So that's about 1500 regions per region server.  Should be more like 200-250 I 
think because as a practical matter the recovery time for redeploying 1500 
regions upon hardware failure will block clients for a long time. It may not 
even be possible if all region servers are almost at the point of 
overcommittment when this large chunk of regions suddenly comes up for 
reassignment. AFAIK, Google's BigTable is tuned for 100 per region server, 200 
MB per region. This is to minimize churn and region unavailability time should 
a server fail and also allows the node to serve the data mostly out of RAM. 

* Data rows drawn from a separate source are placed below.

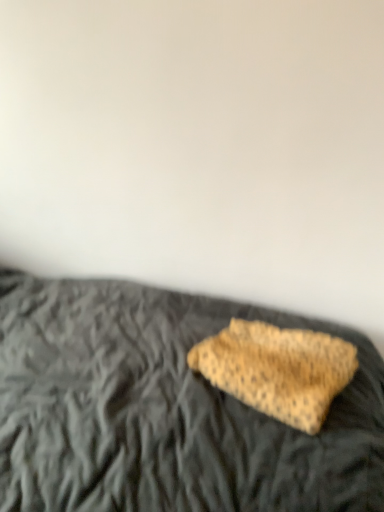 Question: Could you tell me if leopard print pillow at center is turned towards leopard print fabric at center?

Choices:
 (A) no
 (B) yes

Answer: (B)

Question: Is leopard print fabric at center a part of leopard print pillow at center?

Choices:
 (A) yes
 (B) no

Answer: (A)

Question: From the image's perspective, is leopard print pillow at center on top of leopard print fabric at center?

Choices:
 (A) no
 (B) yes

Answer: (A)

Question: Is leopard print pillow at center not within leopard print fabric at center?

Choices:
 (A) yes
 (B) no

Answer: (A)

Question: From a real-world perspective, is leopard print pillow at center physically above leopard print fabric at center?

Choices:
 (A) yes
 (B) no

Answer: (B)

Question: Can you see leopard print pillow at center touching leopard print fabric at center?

Choices:
 (A) yes
 (B) no

Answer: (B)

Question: From a real-world perspective, is leopard print fabric at center under leopard print pillow at center?

Choices:
 (A) no
 (B) yes

Answer: (A)

Question: Can you confirm if leopard print fabric at center is wider than leopard print pillow at center?

Choices:
 (A) no
 (B) yes

Answer: (A)

Question: Is leopard print fabric at center at the left side of leopard print pillow at center?

Choices:
 (A) no
 (B) yes

Answer: (A)

Question: From the image's perspective, is leopard print fabric at center on top of leopard print pillow at center?

Choices:
 (A) no
 (B) yes

Answer: (B)

Question: Can you confirm if leopard print fabric at center is positioned to the right of leopard print pillow at center?

Choices:
 (A) yes
 (B) no

Answer: (A)

Question: Is leopard print fabric at center taller than leopard print pillow at center?

Choices:
 (A) yes
 (B) no

Answer: (B)

Question: Visually, is leopard print fabric at center positioned to the left or to the right of leopard print pillow at center?

Choices:
 (A) right
 (B) left

Answer: (A)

This is with default max file size (256 MB)? What happens if you up that to 1 
GB? Set hbase.hregion.max.filesize property in hbase-site.xml to make this 
change globally.

    - Andy




________________________________
From: elsif <elsif.t...@gmail.com>
To: hbase-user@hadoop.apache.org
Sent: Wed, November 11, 2009 6:44:34 AM
Subject: Re: HBase Exceptions on version 0.20.1

On my last set of tests I used two instances of the test program - 60
threads total generating rows containing 400kB of data.  The highest
load appeared to be on the region serving meta.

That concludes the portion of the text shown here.